Jennifer Lopez niczym prezent na gali Złotych Globów
GALERIA
Złote Globy to po Oscarach najważniejsza nagroda w przemyśle filmowym. Kapituła docenia nie tylko produkcje filmowe, ale także telewizyjne. Szczególny wieczór przyciąga wyjątkową liczbę przedstawicieli branży. Czerwony dywan wprost skrzy się od gwiazd, a znane i lubiane panie często biorą udział w niepisanym konkursie na najpiękniejszą i najbardziej ekstrawagancką kreację. Ten drugi tytuł należy w tym roku do Jennifer Lopez. Zobaczcie, jak się prezentowała.
W towarzystwie ukochanego
Kreacje J. Lo niejednokrotnie bywały okrzyknięte mianem kultowych. Aktorka i piosenkarka nigdy nie słynęła ze skromności, jeśli chodzi o wieczorowe stylizacje. Często służyły jej podkreślaniu nieprzemijającej urody i imponującej sylwetki. Tym razem pierwsze skrzypce grała jednak forma sukni. Lopez bowiem wystąpiła u boku narzeczonego, Alexa Rodrigueza w trójkolorowej sukni zdobionej wielką kokardą.
Oryginalna stylizacja
Kreacja oczywiście nie była pozbawiona elementów podkreślających seksapil gwiazdy.
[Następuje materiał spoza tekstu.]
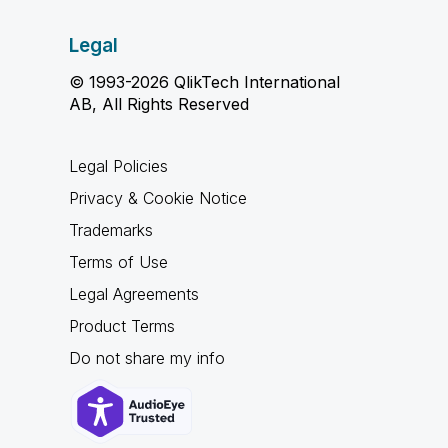
Legal
© 1993-2026 QlikTech International
AB, All Rights Reserved
Legal Policies
Privacy & Cookie Notice
Trademarks
Terms of Use
Legal Agreements
Product Terms
Do not share my info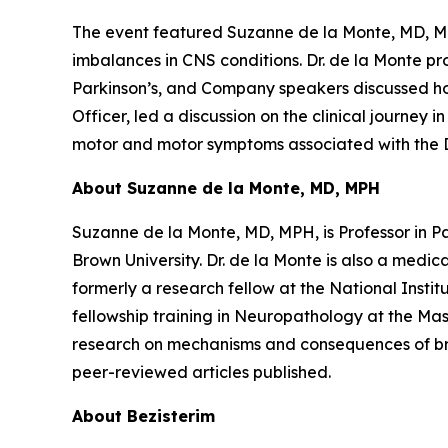
The event featured Suzanne de la Monte, MD, MPH
imbalances in CNS conditions. Dr. de la Monte pr
Parkinson’s, and Company speakers discussed how
Officer, led a discussion on the clinical journey 
motor and motor symptoms associated with the 
About Suzanne de la Monte, MD, MPH
Suzanne de la Monte, MD, MPH, is Professor in 
Brown University. Dr. de la Monte is also a med
formerly a research fellow at the National Insti
fellowship training in Neuropathology at the Mas
research on mechanisms and consequences of brai
peer-reviewed articles published.
About Bezisterim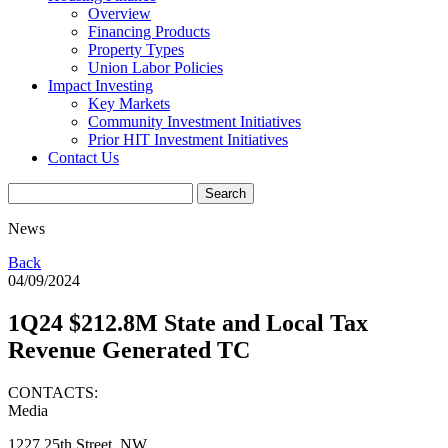
Overview
Financing Products
Property Types
Union Labor Policies
Impact Investing
Key Markets
Community Investment Initiatives
Prior HIT Investment Initiatives
Contact Us
News
Back
04/09/2024
1Q24 $212.8M State and Local Tax
Revenue Generated TC
CONTACTS:
Media
1227 25th Street, NW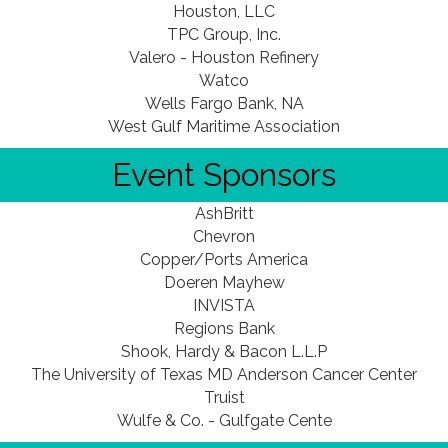
Houston, LLC
TPC Group, Inc.
Valero - Houston Refinery
Watco
Wells Fargo Bank, NA
West Gulf Maritime Association
Event Sponsors
AshBritt
Chevron
Copper/Ports America
Doeren Mayhew
INVISTA
Regions Bank
Shook, Hardy & Bacon L.L.P
The University of Texas MD Anderson Cancer Center
Truist
Wulfe & Co. - Gulfgate Cente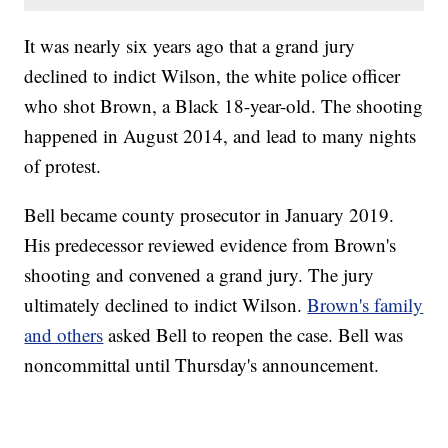
It was nearly six years ago that a grand jury
declined to indict Wilson, the white police officer
who shot Brown, a Black 18-year-old. The shooting
happened in August 2014, and lead to many nights
of protest.
Bell became county prosecutor in January 2019.
His predecessor reviewed evidence from Brown's
shooting and convened a grand jury. The jury
ultimately declined to indict Wilson.
Brown's family
and others
asked Bell to reopen the case. Bell was
noncommittal until Thursday's announcement.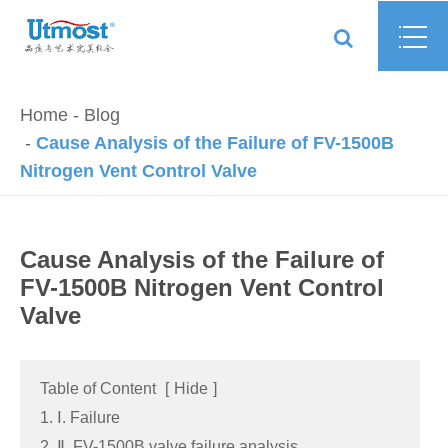
Home
Blog
Cause Analysis of the Failure of FV-1500B
Nitrogen Vent Control Valve
Cause Analysis of the Failure of
FV-1500B Nitrogen Vent Control
Valve
Table of Content
[
Hide
]
1. Ⅰ. Failure
2. Ⅱ. FV-1500B valve failure analysis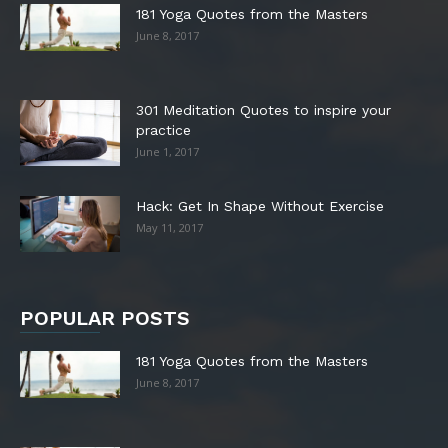
181 Yoga Quotes from the Masters
June 8, 2017
301 Meditation Quotes to inspire your
practice
June 1, 2017
Hack: Get In Shape Without Exercise
May 11, 2017
POPULAR POSTS
181 Yoga Quotes from the Masters
June 8, 2017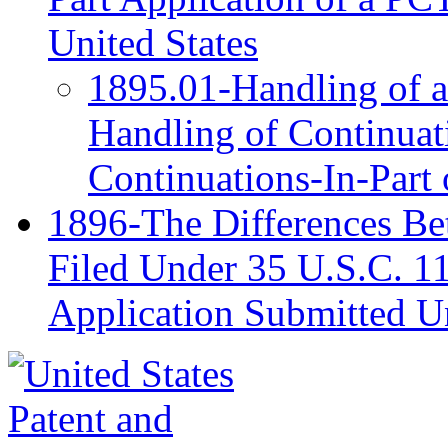
United States
1895.01-Handling of a
Handling of Continuati
Continuations-In-Part
1896-The Differences Be
Filed Under 35 U.S.C. 11
Application Submitted U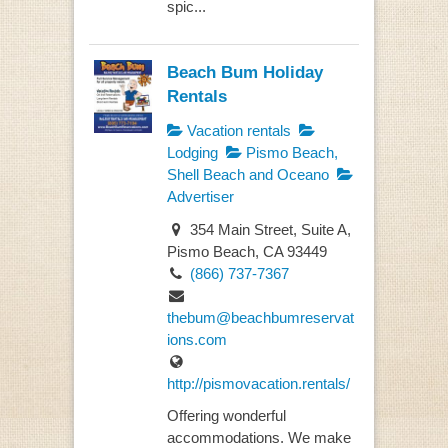
spic...
Beach Bum Holiday
Rentals
Vacation rentals
Lodging
Pismo Beach,
Shell Beach and Oceano
Advertiser
354 Main Street, Suite A,
Pismo Beach, CA 93449
(866) 737-7367
thebum@beachbumreservat
ions.com
http://pismovacation.rentals/
Offering wonderful
accommodations. We make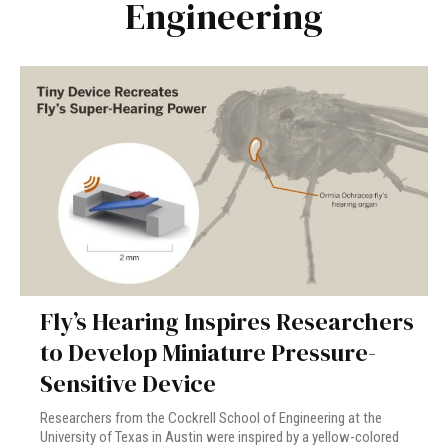
Engineering
Fly’s Hearing Inspires Researchers
to Develop Miniature Pressure-
Sensitive Device
Researchers from the Cockrell School of Engineering at the
University of Texas in Austin were inspired by a yellow-colored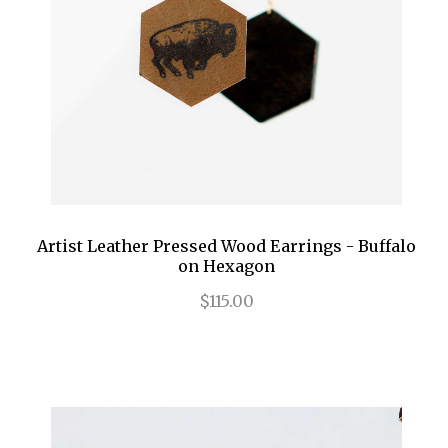
Artist Leather Pressed Wood Earrings - Buffalo
on Hexagon
$115.00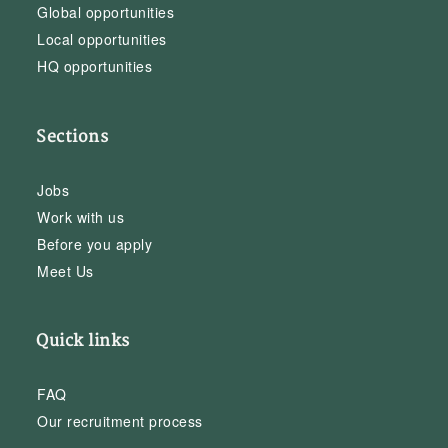
Global opportunities
Local opportunities
HQ opportunities
Sections
Jobs
Work with us
Before you apply
Meet Us
Quick links
FAQ
Our recruitment process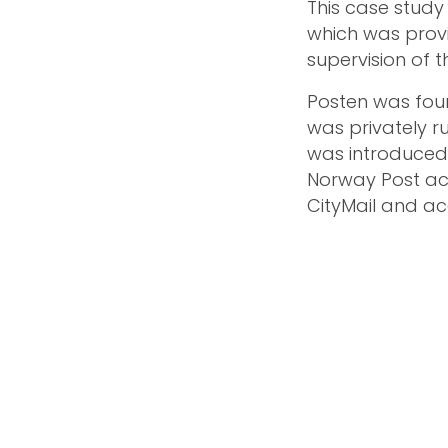
This case study 
which was prov
supervision of 
Posten was foun
was privately ru
was introduced 
Norway Post ac
CityMail and acq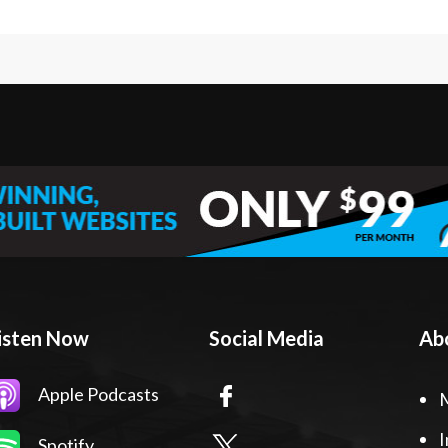
isten Now
Social Media
Ab
Apple Podcasts
I
Spotify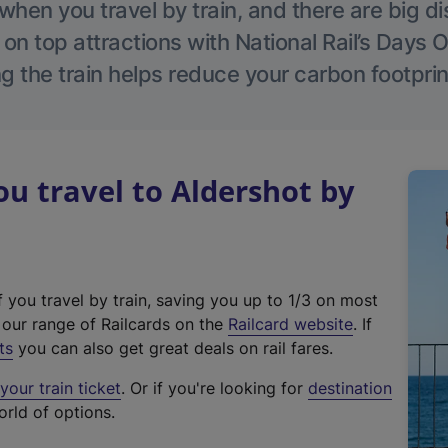
hen you travel by train, and there are big d
 on top attractions with National Rail’s Days 
g the train helps reduce your carbon footprin
 travel to Aldershot by
f you travel by train, saving you up to 1/3 on most
(
t our range of Railcards on the
Railcard website
. If
e
ts
you can also get great deals on rail fares.
x
our train ticket
. Or if you're looking for
destination
t
orld of options.
e
r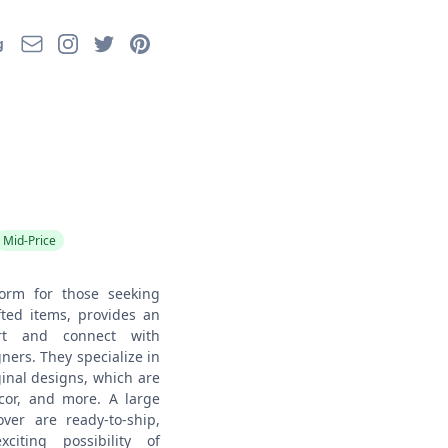
Email
Instagram
Twitter
Pinterest
g
Mid-Price
form for those seeking
ted items, provides an
rt and connect with
ners. They specialize in
inal designs, which are
ecor, and more. A large
er are ready-to-ship,
citing possibility of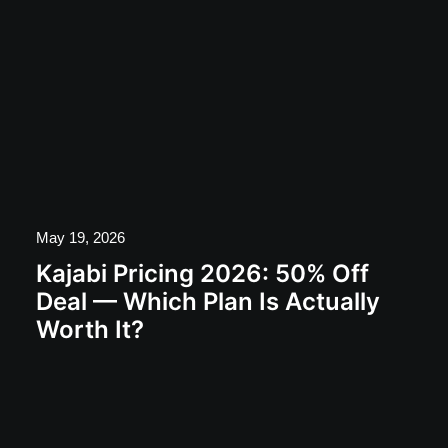
May 19, 2026
Kajabi Pricing 2026: 50% Off
Deal — Which Plan Is Actually
Worth It?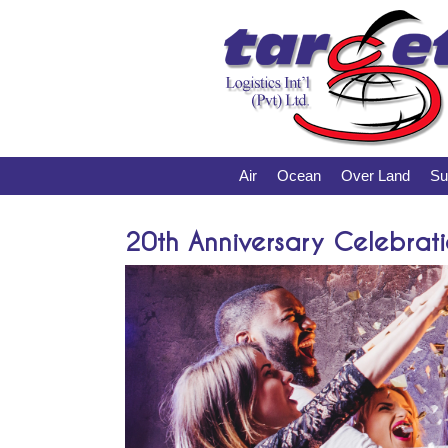
Air
Ocean
Over Land
Su
20th Anniversary Celebrati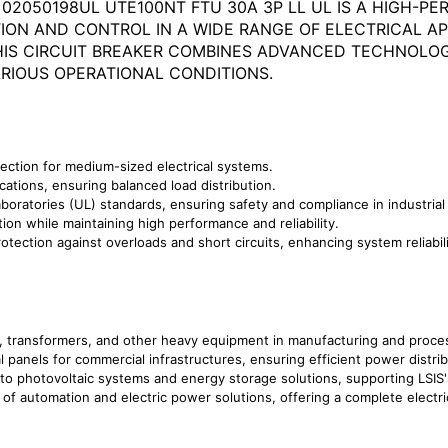
 02050198UL UTE100NT FTU 30A 3P LL UL IS A HIGH-
ON AND CONTROL IN A WIDE RANGE OF ELECTRICAL APP
THIS CIRCUIT BREAKER COMBINES ADVANCED TECHNOL
RIOUS OPERATIONAL CONDITIONS.
tection for medium-sized electrical systems.
cations, ensuring balanced load distribution.
boratories (UL) standards, ensuring safety and compliance in industria
tion while maintaining high performance and reliability.
rotection against overloads and short circuits, enhancing system reliabil
rs, transformers, and other heavy equipment in manufacturing and proces
cal panels for commercial infrastructures, ensuring efficient power distrib
nto photovoltaic systems and energy storage solutions, supporting LSIS
e of automation and electric power solutions, offering a complete elect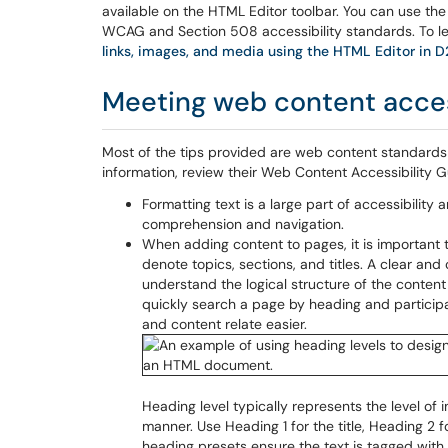
available on the HTML Editor toolbar. You can use t
WCAG and Section 508 accessibility standards. To le
links, images, and media using the HTML Editor in 
Meeting web content acces
Most of the tips provided are web content standards
information, review their Web Content Accessibility G
Formatting text is a large part of accessibility
comprehension and navigation.
When adding content to pages, it is important t
denote topics, sections, and titles. A clear and
understand the logical structure of the content
quickly search a page by heading and participa
and content relate easier.
Heading level typically represents the level of
manner. Use Heading 1 for the title, Heading 2 
heading presets ensure the text is tagged with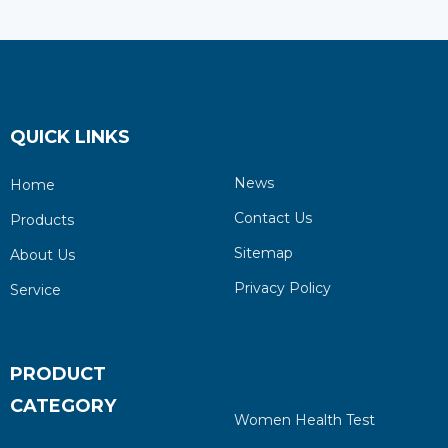
QUICK LINKS
News
Home
Contact Us
Products
Sitemap
About Us
Privacy Policy
Service
PRODUCT
CATEGORY
Women Health Test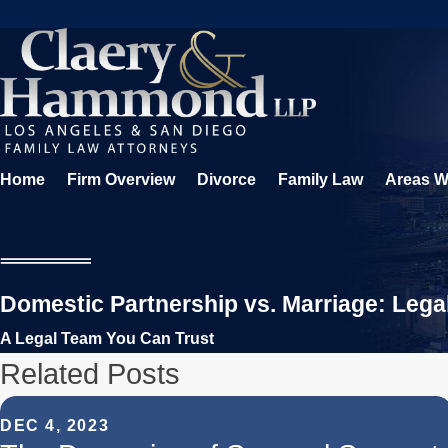
Home
Firm Overview
Divorce
Family Law
Areas W
Domestic Partnership vs. Marriage: Lega
A Legal Team You Can Trust
Related Posts
DEC 4, 2023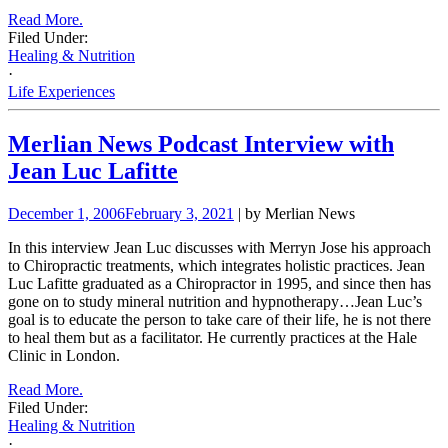
Read More.
Filed Under:
Healing & Nutrition
·
Life Experiences
Merlian News Podcast Interview with
Jean Luc Lafitte
December 1, 2006
February 3, 2021
| by Merlian News
In this interview Jean Luc discusses with Merryn Jose his approach
to Chiropractic treatments, which integrates holistic practices.
Jean
Luc Lafitte graduated as a Chiropractor in 1995, and since then has
gone on to study mineral nutrition and
hypnotherapy…Jean Luc’s
goal is to educate the person to take care of their life, he is not there
to heal them but as a facilitator. He currently practices at the Hale
Clinic in London.
Read More.
Filed Under:
Healing & Nutrition
·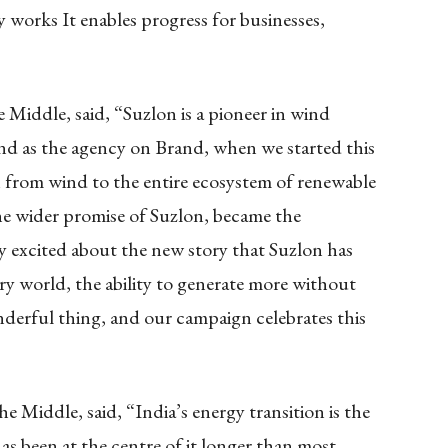
works It enables progress for businesses,
Middle, said, “Suzlon is a pioneer in wind
and as the agency on Brand, when we started this
 from wind to the entire ecosystem of renewable
e wider promise of Suzlon, became the
y excited about the new story that Suzlon has
ry world, the ability to generate more without
onderful thing, and our campaign celebrates this
 Middle, said, “India’s energy transition is the
as been at the centre of it longer than most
Dekolt odsłaniający ramiona i odsłonięte plecy skutecznie dodały stylizacji zmysłowego charakteru. Lopez chętnie wykorzystywała ten fakt, kokietując fotoreporterów i przyjmując zmysłowe pozy na czerwonym dywanie.
Skutecznie przyciągała uwagę
Suknia Lopez wzbudziła mieszane reakcje wśród obserwatorów gali Złotych Globów. Część z nich oceniła, że to jedna z najbardziej oryginalnych stylizacji, druga część, że jedna z najmniej udanych.
Wielka kokarda
Lopez udało się jednak osiągnąć cel - skutecznie zwrócić na siebie uwagę wśród niemniej błyszczących tego wieczora gwiazd. Jej kreacja z pewnością była jedną z najbardziej komentowanych i najchętniej fotografowanych.
Kreacja godna zapamiętania
Można tylko się domyślać, że biała suknia z ogromną, złoto-zieloną kokardą będzie jednym z najbardziej pamiętnych elementów tegorocznej gali Złotych Globów. A jak wam się podoba Lopez w takiej odsłonie?